== Instructions to follow ==
Lines with the string "settings" in the data below: report how many there are, and write nothing but the number.

━━━━━ Data shown ━━━━━

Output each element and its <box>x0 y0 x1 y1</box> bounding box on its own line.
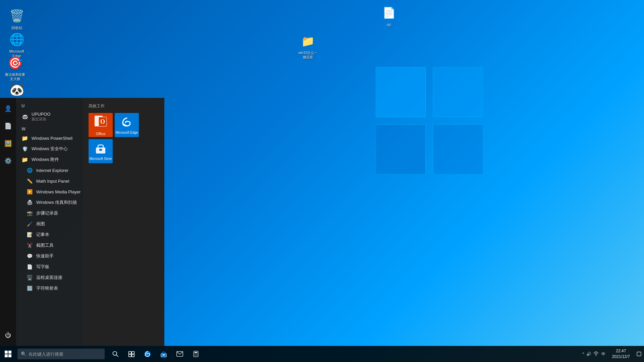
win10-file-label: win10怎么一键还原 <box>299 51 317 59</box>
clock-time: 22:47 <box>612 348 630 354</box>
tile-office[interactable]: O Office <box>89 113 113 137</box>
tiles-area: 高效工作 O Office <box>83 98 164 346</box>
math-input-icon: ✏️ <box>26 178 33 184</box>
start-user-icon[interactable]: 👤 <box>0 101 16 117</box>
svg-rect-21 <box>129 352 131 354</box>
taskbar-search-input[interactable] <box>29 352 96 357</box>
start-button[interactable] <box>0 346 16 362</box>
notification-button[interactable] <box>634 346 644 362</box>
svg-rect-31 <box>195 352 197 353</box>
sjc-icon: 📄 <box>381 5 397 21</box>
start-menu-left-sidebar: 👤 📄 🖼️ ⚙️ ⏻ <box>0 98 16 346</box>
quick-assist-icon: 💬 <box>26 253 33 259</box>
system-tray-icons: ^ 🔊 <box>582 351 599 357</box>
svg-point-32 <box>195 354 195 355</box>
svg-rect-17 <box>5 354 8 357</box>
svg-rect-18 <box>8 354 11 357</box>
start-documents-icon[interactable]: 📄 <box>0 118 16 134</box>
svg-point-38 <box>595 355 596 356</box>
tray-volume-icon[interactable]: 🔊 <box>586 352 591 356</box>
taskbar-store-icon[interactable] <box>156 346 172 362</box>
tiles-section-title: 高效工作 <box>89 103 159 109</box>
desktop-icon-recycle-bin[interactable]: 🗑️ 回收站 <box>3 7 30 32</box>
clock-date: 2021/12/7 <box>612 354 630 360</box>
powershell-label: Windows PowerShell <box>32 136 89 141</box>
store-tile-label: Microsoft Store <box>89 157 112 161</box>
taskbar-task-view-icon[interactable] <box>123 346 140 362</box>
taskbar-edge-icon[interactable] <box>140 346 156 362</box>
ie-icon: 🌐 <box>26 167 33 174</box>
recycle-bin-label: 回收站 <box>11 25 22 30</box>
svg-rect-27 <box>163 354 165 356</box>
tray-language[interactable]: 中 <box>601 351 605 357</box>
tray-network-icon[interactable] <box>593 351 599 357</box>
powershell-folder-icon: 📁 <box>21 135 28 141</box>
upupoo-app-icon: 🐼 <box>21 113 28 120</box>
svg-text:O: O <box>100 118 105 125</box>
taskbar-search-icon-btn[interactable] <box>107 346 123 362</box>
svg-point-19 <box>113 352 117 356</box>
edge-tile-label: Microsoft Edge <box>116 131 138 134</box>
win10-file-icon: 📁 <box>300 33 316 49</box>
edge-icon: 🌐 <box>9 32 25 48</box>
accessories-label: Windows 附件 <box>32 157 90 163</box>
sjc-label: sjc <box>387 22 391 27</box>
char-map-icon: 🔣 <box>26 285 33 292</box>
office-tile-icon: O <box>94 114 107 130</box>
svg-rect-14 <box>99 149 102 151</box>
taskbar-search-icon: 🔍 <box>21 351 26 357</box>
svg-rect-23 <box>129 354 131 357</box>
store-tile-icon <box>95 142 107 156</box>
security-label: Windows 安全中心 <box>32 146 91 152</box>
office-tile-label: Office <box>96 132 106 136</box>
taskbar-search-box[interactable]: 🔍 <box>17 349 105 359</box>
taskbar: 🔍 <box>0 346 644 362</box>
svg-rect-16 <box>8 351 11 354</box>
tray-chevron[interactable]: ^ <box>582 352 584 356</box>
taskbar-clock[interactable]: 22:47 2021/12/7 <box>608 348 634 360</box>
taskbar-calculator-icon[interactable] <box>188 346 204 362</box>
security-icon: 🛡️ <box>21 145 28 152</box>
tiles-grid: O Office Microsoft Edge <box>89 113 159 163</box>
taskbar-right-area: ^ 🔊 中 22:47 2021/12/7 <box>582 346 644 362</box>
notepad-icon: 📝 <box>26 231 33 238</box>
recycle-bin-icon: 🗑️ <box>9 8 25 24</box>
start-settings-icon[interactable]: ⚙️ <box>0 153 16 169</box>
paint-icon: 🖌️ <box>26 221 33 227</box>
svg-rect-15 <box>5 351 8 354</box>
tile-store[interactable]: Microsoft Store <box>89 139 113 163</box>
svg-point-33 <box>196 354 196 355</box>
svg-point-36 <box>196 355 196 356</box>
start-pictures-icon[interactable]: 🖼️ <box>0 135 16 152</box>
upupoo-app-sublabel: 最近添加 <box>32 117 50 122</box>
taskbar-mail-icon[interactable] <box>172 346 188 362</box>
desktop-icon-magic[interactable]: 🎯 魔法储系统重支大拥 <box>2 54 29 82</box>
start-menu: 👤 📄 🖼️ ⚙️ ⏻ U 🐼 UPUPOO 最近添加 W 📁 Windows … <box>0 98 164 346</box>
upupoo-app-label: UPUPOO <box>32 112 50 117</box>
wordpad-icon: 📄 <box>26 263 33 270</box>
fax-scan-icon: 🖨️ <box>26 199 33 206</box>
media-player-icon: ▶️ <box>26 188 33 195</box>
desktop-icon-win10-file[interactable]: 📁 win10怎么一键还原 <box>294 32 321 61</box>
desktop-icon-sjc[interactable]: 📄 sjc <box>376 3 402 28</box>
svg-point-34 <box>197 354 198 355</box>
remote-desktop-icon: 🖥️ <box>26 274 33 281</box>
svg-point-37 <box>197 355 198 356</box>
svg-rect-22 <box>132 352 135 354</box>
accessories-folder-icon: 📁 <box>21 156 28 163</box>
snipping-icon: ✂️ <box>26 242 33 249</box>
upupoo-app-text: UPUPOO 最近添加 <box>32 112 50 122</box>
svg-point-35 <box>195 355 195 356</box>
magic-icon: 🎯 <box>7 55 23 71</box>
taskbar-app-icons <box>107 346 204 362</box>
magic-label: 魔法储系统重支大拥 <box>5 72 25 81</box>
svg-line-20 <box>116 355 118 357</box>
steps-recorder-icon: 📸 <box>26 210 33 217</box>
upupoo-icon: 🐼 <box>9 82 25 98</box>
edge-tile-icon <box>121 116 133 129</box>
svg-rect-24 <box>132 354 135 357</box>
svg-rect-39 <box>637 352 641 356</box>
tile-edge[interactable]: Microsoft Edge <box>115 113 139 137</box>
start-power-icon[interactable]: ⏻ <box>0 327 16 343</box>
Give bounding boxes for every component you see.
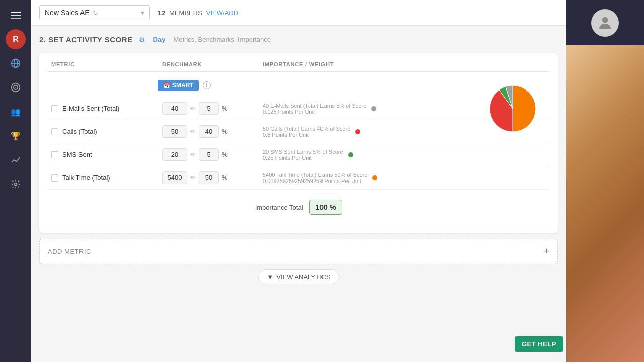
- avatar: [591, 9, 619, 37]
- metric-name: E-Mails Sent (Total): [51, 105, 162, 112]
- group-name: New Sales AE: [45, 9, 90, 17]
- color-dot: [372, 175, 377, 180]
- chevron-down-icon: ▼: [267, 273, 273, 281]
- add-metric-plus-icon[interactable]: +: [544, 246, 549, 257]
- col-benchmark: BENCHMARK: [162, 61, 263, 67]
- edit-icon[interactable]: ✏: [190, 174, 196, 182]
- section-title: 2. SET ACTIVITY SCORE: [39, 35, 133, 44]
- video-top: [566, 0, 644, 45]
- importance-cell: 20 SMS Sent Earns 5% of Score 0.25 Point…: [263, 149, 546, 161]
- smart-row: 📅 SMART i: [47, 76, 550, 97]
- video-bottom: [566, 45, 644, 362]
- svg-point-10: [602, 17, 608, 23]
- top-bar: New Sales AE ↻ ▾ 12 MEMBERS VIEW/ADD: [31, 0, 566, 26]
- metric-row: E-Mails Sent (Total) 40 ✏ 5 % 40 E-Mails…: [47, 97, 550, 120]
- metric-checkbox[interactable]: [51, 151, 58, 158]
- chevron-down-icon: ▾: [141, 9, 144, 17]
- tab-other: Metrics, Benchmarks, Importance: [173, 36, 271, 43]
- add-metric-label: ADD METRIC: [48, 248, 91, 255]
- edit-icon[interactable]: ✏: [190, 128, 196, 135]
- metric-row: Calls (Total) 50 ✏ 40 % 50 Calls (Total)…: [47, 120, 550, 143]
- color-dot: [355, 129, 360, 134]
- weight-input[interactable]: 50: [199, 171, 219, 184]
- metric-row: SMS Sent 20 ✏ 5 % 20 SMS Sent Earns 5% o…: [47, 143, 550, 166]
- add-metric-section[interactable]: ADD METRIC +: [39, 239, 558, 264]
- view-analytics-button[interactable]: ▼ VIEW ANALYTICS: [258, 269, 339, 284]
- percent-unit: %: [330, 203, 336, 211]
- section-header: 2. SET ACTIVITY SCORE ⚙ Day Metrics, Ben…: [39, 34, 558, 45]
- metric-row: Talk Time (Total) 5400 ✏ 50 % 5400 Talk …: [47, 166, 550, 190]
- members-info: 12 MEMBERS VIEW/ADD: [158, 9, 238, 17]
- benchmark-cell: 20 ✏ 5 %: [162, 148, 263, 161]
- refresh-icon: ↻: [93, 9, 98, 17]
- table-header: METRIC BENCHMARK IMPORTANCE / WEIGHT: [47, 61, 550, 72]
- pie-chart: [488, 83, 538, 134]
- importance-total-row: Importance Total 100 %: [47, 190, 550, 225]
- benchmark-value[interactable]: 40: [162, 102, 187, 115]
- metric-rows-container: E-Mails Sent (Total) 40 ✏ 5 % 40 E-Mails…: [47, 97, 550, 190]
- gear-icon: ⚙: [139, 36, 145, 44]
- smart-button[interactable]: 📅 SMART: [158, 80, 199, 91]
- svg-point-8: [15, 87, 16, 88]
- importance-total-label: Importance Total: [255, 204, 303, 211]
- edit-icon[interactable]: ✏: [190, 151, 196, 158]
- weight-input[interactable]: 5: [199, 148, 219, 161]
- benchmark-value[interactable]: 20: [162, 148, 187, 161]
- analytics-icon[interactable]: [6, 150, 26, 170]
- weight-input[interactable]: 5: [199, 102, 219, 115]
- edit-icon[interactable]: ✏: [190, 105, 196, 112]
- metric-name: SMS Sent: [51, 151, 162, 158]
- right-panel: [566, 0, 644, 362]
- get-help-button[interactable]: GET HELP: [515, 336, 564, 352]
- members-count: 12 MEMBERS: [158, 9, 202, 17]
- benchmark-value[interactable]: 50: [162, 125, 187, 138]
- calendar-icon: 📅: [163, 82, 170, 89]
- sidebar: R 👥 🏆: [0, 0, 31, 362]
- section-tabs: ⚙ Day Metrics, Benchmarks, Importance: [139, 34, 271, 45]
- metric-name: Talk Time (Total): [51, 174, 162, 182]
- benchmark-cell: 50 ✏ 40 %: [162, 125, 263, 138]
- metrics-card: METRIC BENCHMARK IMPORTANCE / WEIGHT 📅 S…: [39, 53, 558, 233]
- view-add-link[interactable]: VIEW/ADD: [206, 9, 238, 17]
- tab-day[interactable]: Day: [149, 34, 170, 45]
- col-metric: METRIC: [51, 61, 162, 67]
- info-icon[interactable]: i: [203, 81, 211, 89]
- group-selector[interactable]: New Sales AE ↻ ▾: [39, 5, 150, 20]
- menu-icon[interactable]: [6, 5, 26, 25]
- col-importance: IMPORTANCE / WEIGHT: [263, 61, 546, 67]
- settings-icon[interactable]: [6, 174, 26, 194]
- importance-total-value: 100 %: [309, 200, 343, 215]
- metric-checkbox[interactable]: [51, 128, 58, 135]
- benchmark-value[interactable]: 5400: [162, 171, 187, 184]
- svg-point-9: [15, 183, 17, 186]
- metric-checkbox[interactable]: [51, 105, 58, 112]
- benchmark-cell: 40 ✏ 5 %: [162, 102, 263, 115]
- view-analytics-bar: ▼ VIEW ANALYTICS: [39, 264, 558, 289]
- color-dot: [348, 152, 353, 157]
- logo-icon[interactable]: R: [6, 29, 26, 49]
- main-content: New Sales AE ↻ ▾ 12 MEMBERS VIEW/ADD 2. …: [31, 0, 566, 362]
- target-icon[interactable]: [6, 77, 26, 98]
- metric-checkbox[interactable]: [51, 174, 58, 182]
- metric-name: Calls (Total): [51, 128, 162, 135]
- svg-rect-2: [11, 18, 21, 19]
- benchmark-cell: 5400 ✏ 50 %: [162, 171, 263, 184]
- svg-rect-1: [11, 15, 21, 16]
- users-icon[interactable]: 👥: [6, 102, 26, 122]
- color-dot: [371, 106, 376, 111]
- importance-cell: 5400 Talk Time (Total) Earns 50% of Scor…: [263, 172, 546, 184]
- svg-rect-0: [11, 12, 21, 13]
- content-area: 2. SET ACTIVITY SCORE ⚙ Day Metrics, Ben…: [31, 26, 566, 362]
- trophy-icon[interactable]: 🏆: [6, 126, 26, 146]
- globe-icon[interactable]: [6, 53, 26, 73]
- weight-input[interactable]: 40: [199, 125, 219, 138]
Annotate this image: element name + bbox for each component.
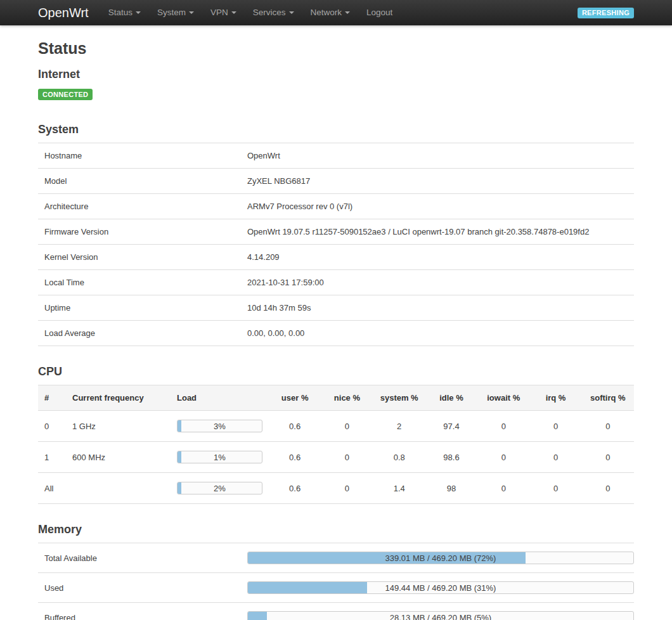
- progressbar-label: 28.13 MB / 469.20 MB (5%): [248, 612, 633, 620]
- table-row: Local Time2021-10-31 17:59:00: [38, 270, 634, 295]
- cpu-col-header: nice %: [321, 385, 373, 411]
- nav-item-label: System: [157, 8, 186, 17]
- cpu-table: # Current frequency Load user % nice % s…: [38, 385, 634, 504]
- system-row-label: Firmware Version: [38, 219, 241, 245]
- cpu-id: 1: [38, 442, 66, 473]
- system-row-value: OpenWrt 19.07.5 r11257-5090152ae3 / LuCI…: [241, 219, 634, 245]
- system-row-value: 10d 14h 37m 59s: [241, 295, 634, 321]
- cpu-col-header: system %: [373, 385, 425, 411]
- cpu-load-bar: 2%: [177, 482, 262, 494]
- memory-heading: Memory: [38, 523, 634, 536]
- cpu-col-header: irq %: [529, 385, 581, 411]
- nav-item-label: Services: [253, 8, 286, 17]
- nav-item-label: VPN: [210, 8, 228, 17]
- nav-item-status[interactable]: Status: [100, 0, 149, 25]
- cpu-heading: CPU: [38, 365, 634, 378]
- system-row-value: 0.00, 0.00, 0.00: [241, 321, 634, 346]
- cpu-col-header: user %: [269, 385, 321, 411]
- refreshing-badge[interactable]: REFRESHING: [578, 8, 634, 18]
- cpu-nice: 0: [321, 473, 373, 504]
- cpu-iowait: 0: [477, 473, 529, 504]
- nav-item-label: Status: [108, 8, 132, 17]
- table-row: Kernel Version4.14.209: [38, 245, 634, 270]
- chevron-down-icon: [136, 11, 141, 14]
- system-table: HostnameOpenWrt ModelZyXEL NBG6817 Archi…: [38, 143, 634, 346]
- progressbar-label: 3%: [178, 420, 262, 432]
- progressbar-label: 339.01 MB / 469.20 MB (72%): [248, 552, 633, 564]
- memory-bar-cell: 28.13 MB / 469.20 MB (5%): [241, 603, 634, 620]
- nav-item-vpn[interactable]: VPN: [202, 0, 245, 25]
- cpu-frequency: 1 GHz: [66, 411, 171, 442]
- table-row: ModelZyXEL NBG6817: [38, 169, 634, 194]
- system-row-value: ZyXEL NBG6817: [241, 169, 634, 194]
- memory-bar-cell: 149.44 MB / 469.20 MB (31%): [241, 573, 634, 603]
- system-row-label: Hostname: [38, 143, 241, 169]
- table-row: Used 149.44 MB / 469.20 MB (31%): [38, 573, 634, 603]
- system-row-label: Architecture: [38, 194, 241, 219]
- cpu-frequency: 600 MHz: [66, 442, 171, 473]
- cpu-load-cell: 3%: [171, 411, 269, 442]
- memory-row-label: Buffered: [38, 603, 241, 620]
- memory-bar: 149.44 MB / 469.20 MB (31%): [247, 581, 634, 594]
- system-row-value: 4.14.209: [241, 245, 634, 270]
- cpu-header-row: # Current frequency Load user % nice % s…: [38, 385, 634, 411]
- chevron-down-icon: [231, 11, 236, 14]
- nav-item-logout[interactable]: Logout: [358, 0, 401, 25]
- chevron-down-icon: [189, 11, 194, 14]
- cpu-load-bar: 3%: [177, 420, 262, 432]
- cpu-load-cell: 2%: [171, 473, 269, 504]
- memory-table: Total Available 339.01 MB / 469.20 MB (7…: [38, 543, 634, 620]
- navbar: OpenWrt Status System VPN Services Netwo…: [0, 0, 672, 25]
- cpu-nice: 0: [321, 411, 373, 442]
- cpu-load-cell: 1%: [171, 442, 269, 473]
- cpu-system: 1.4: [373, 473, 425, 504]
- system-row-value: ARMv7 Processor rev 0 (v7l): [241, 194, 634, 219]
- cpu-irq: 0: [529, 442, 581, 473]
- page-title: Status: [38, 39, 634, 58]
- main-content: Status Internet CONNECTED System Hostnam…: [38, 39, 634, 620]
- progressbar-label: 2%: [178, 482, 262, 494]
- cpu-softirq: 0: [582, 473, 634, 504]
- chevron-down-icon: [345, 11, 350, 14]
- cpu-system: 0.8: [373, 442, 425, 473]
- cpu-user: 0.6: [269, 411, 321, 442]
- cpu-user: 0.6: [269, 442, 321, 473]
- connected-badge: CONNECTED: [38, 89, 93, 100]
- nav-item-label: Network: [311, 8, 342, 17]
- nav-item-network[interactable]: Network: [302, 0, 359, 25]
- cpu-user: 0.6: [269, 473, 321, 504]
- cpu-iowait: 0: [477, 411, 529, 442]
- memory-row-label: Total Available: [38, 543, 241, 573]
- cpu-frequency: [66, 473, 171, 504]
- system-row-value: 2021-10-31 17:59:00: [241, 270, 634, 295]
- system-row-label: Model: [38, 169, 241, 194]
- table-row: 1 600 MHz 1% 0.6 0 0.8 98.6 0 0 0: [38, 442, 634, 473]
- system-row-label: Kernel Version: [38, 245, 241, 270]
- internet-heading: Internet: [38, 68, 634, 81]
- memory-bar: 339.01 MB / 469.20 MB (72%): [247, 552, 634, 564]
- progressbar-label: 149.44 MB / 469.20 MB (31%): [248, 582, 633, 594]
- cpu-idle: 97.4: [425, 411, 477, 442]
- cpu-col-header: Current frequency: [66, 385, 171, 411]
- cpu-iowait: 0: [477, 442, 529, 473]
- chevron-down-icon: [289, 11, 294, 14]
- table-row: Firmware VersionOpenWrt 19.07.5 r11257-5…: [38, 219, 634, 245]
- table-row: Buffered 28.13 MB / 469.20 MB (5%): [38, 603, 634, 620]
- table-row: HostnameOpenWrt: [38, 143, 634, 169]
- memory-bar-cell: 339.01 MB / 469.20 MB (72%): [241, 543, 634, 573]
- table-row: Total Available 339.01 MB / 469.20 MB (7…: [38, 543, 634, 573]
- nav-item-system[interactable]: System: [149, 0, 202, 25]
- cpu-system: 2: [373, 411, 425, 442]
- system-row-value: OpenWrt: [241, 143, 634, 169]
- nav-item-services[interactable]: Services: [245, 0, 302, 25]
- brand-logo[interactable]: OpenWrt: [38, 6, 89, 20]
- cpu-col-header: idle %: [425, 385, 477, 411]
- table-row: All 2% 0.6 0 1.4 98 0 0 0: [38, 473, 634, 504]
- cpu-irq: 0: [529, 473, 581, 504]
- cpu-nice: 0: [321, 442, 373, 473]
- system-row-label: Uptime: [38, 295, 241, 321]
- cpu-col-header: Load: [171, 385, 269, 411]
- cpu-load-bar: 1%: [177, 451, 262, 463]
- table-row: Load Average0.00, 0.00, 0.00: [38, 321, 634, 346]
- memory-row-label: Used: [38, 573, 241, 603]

━━━━━

== Output for this task ==
2